I’m going to teach text mining in the upcoming week. Most of my students have never heard of it. We have spent the semester talking about what do to with structured data, which includes some of the basic concepts from traditional statistics.
I often ask them to think about what computers can do. We talk about why “data analytics” classes are happening in 2020 and did not happen in 1990. Hardware and software innovations have expanded the boundaries of what computers can do for us.
The gritty details of how text mining works can make for a boring lecture, so I’m going to use the following narrative to get intellectually curious students on board. It always helps to start with fighting Nazis. Alan Turing helps defeat the Nazis by using a proto-computer to crack codes. The same brilliant Turing was smart enough to realize that computer could play chess someday (acknowledgement for me knowing that trivia: Average is Over). Turing didn’t live to see computers beat humans in chess but, in a sense, it didn’t take very long. Only about 50 years later, computers beat humans at chess.
Maybe chess is exactly the kind of thing that is hard for humans and easy for computers. When we discuss basic data mining, I tell students to think about how computers can do simple calculations much faster than humans can. It’s their comparative advantage.

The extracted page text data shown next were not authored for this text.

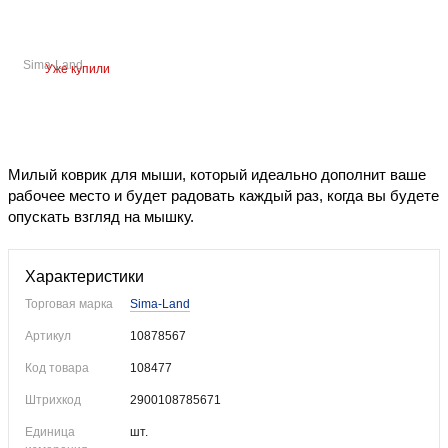
Sima-Land
Уже купили
Милый коврик для мыши, который идеально дополнит ваше
рабочее место и будет радовать каждый раз, когда вы будете
опускать взгляд на мышку.
Характеристики
Торговая марка
Sima-Land
Артикул
10878567
Код товара
108477
Штрихкод
2900108785671
Единица
шт.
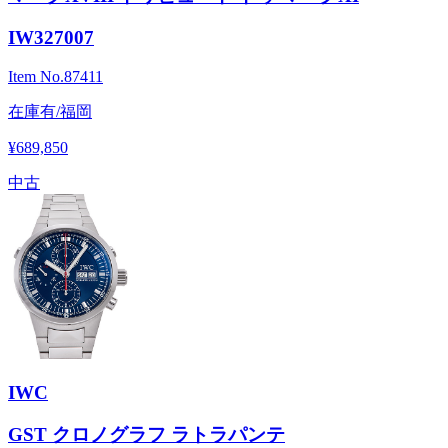
IW327007
Item No.
87411
在庫有/福岡
¥689,850
中古
IWC
GST クロノグラフ ラトラパンテ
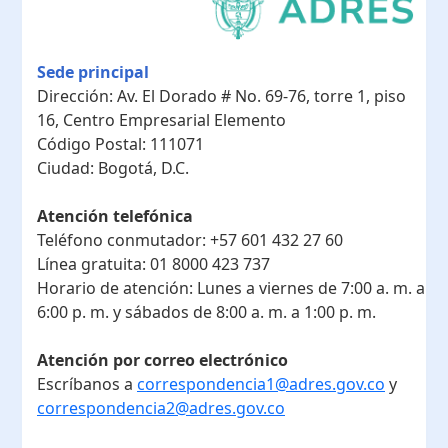
Sede principal
Dirección:
Av. El Dorado # No. 69-76, torre 1, piso
16, Centro Empresarial Elemento
Código Postal:
111071
Ciudad:
Bogotá, D.C.
Atención telefónica
Teléfono conmutador:
+57 601 432 27 60
Línea gratuita:
01 8000 423 737
Horario de atención:
Lunes a viernes de 7:00 a. m. a
6:00 p. m. y sábados de 8:00 a. m. a 1:00 p. m.
Atención por correo electrónico
Escríbanos a
correspondencia1@adres.gov.co
y
correspondencia2@adres.gov.co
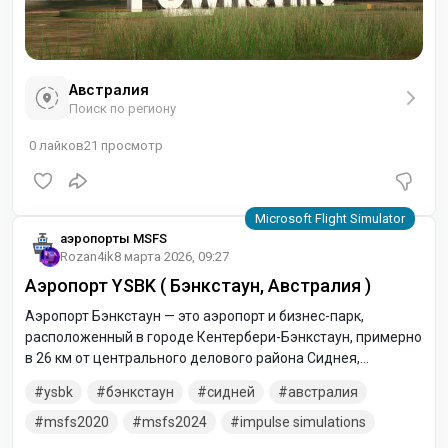
Австралия
Поиск по региону
0
лайков
21
просмотр
аэропорты MSFS
Rozan4ik
8 марта 2026, 09:27
Аэропорт YSBK ( Бэнкстаун, Австралия )
Аэропорт Бэнкстаун — это аэропорт и бизнес-парк,
расположенный в городе Кентербери-Бэнкстаун, примерно
в 26 км от центрального делового района Сиднея,
Австралия, и в 17 км к западу от аэропорта Сиднея.
ysbk
бэнкстаун
сидней
австралия
msfs2020
msfs2024
impulse simulations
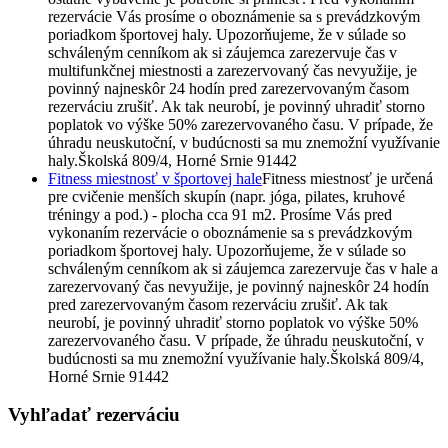
rezervácie Vás prosíme o oboznámenie sa s prevádzkovým
poriadkom športovej haly. Upozorňujeme, že v súlade so
schváleným cenníkom ak si záujemca zarezervuje čas v
multifunkčnej miestnosti a zarezervovaný čas nevyužije, je
povinný najneskôr 24 hodín pred zarezervovaným časom
rezerváciu zrušiť. Ak tak neurobí, je povinný uhradiť storno
poplatok vo výške 50% zarezervovaného času. V prípade, že
úhradu neuskutoční, v budúcnosti sa mu znemožní využívanie
haly.
Školská 809/4, Horné Srnie 91442
Fitness miestnosť v športovej hale
Fitness miestnosť je určená
pre cvičenie menších skupín (napr. jóga, pilates, kruhové
tréningy a pod.) - plocha cca 91 m2. Prosíme Vás pred
vykonaním rezervácie o oboznámenie sa s prevádzkovým
poriadkom športovej haly. Upozorňujeme, že v súlade so
schváleným cenníkom ak si záujemca zarezervuje čas v hale a
zarezervovaný čas nevyužije, je povinný najneskôr 24 hodín
pred zarezervovaným časom rezerváciu zrušiť. Ak tak
neurobí, je povinný uhradiť storno poplatok vo výške 50%
zarezervovaného času. V prípade, že úhradu neuskutoční, v
budúcnosti sa mu znemožní využívanie haly.
Školská 809/4,
Horné Srnie 91442
Vyhľadať rezerváciu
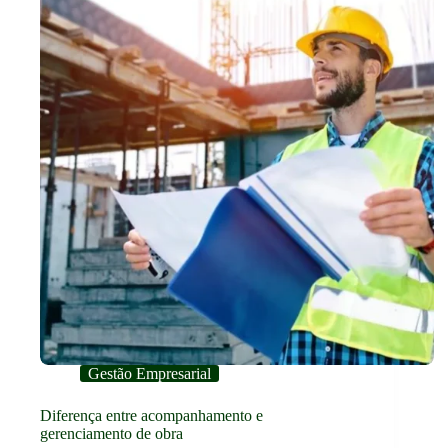
Gestão Empresarial
Diferença entre acompanhamento e
gerenciamento de obra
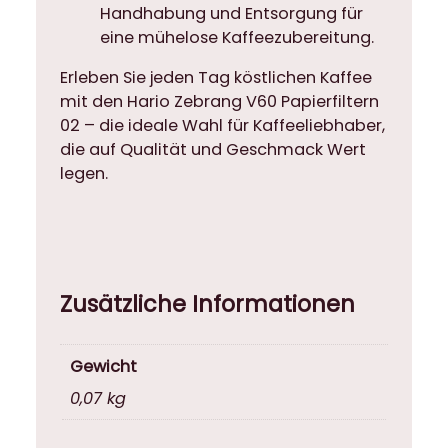
M
Handhabung und Entsorgung für
e
eine mühelose Kaffeezubereitung.
n
g
Erleben Sie jeden Tag köstlichen Kaffee
e
mit den Hario Zebrang V60 Papierfiltern
02 – die ideale Wahl für Kaffeeliebhaber,
die auf Qualität und Geschmack Wert
legen.
Zusätzliche Informationen
Gewicht
0,07 kg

Could Turing ever have imagined that a human seeking customer service from a bank could chat with a bot? Maybe text mining is a big advance over chess, but it only took about one decade longer for a computer (developed by IBM) to beat a human in Jeopardy. Winning Jeopardy requires the computer to get meaning from a sentence of words. Computers have already moved way beyond playing a game show to natural language processing.
How computers make sense of words starts with following simple rules, just as computer do to perform data mining on a spreadsheet of numbers. As I explain those rules to my students this week, I’m hoping that starting off the lecture with fighting Nazis will help them persevere through the algorithms.